### What the exercise asks
Each line of the entries below that holds "target" is needed, copied in full.

### Material provided
════

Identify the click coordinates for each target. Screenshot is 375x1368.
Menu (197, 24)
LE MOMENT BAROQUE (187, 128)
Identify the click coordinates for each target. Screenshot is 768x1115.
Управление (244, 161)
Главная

════

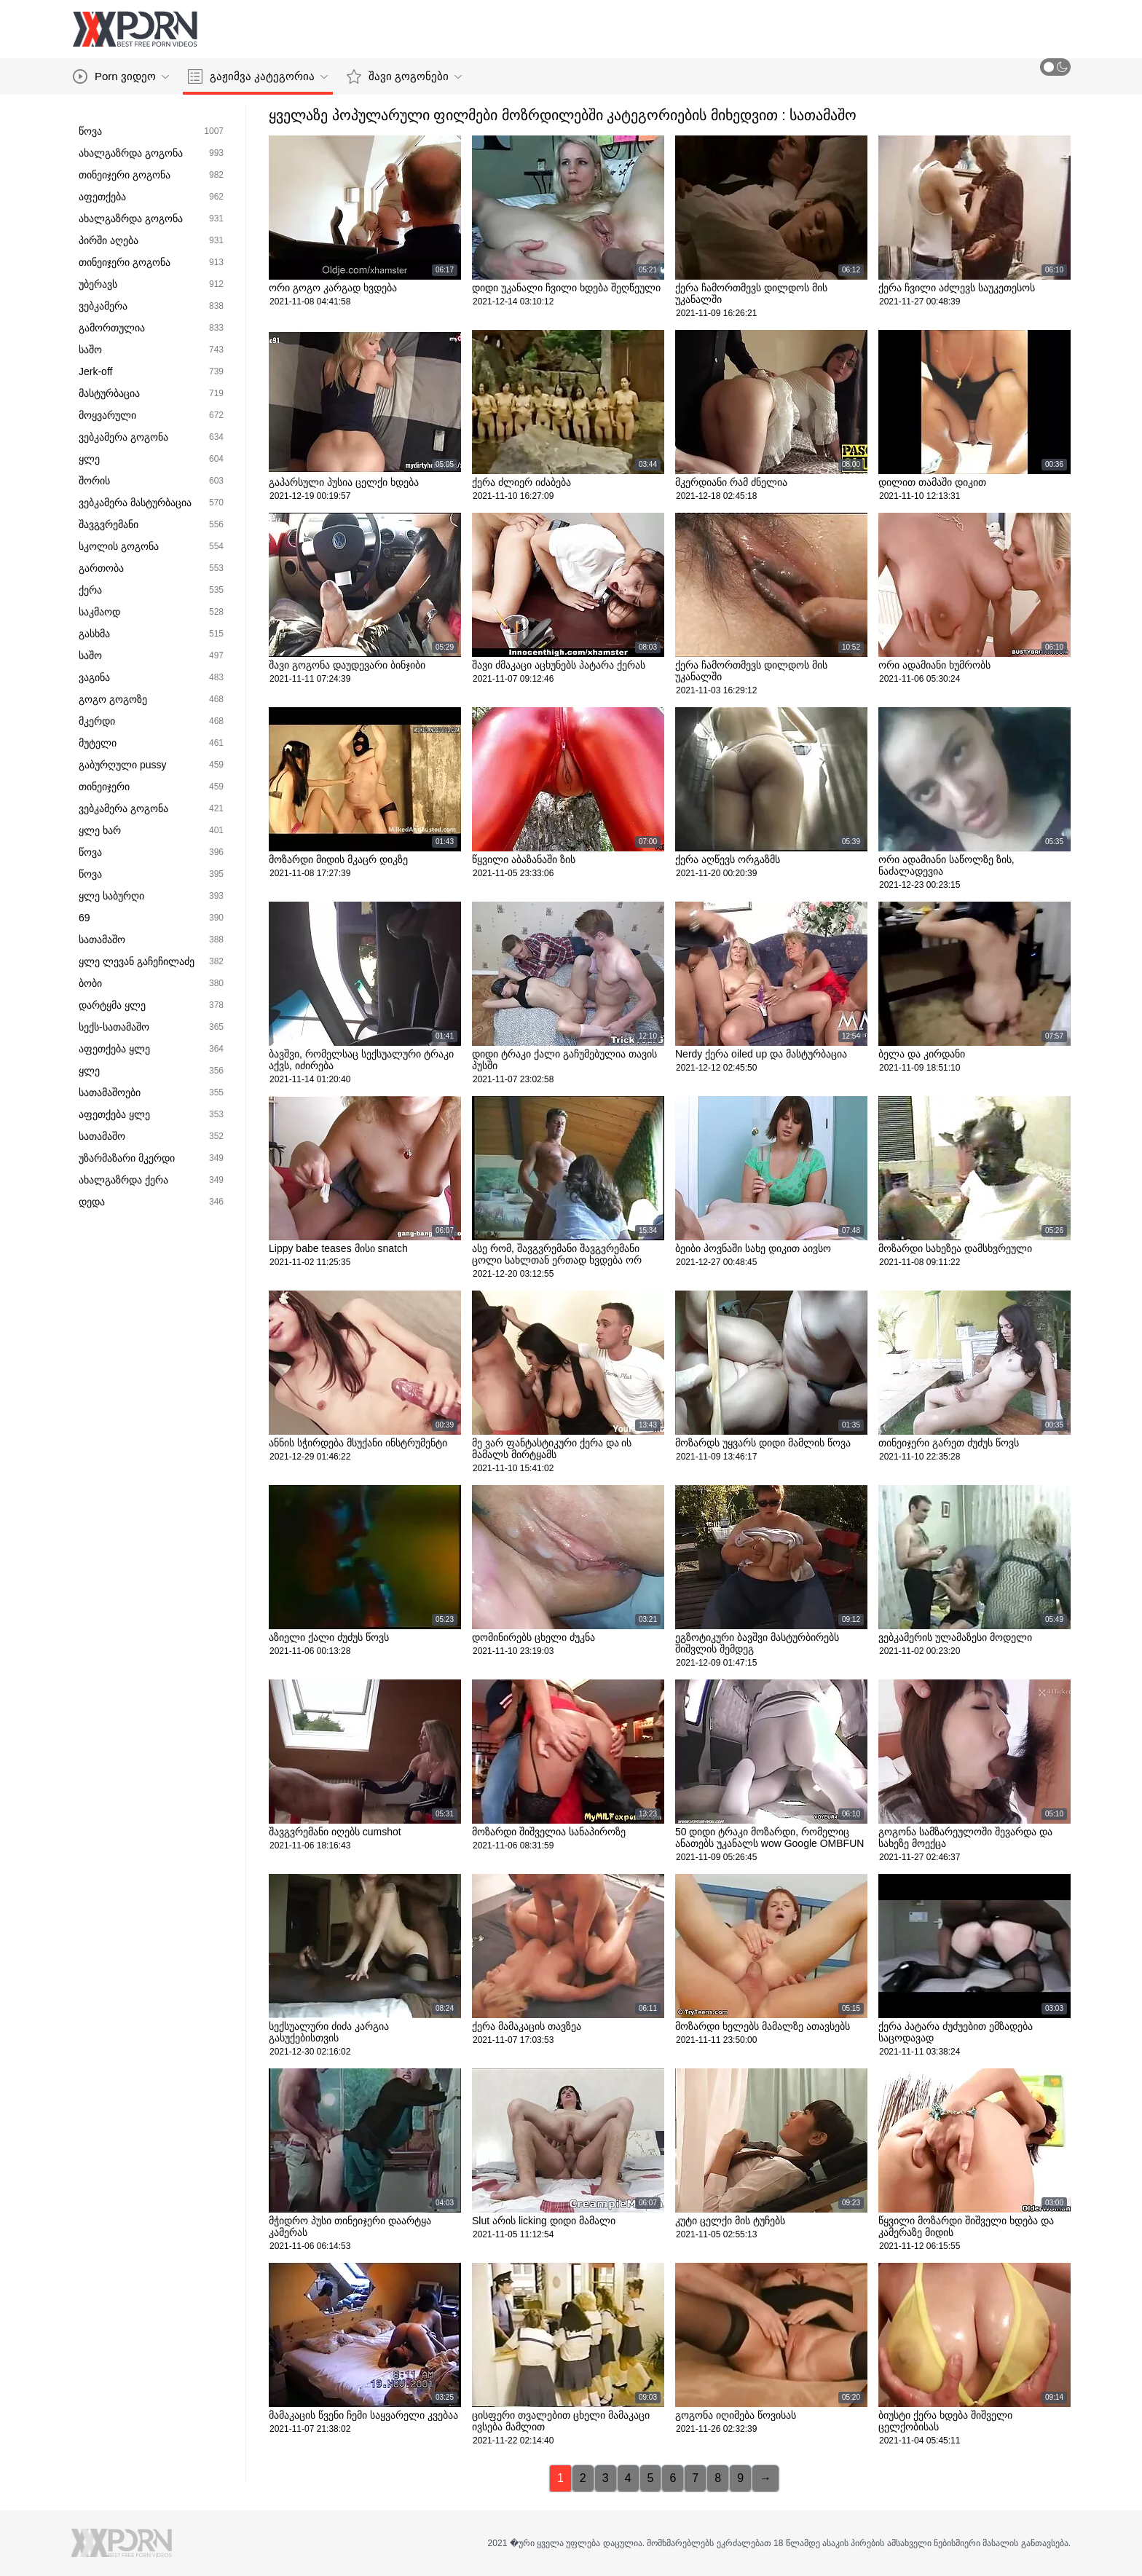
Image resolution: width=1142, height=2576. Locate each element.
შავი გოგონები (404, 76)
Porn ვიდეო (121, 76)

════

### Worked solution
Identify the click coordinates for each target. Screenshot is 375x1368.
Identify the click coordinates for each target. Screenshot is 768x1115.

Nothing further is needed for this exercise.